### [What to work on]
Return every line from the one with "Es muy probable que el Papa" through the one with "No está previsto un saludo por parte de papa", inclusive, exactly as it appears below.

[Saved entries]
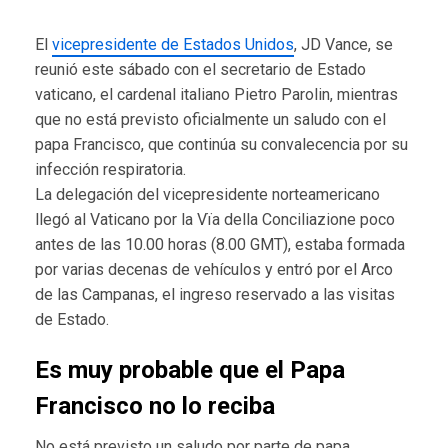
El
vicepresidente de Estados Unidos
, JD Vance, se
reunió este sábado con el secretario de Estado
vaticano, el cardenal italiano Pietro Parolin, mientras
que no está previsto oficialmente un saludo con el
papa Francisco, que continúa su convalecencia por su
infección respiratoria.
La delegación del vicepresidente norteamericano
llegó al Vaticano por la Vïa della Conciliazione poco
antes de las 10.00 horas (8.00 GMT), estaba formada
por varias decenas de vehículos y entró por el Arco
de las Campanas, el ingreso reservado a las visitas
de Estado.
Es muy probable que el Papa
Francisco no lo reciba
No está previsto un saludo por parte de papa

==

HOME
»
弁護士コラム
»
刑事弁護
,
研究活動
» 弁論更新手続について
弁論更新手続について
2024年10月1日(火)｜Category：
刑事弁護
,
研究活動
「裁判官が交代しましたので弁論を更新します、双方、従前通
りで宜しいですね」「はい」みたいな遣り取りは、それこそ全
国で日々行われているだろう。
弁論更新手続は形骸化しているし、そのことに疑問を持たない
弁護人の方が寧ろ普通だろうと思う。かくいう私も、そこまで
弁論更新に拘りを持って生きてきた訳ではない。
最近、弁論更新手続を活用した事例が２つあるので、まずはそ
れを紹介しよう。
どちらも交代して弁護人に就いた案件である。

### [Written response]
Es muy probable que el Papa
Francisco no lo reciba
No está previsto un saludo por parte de papa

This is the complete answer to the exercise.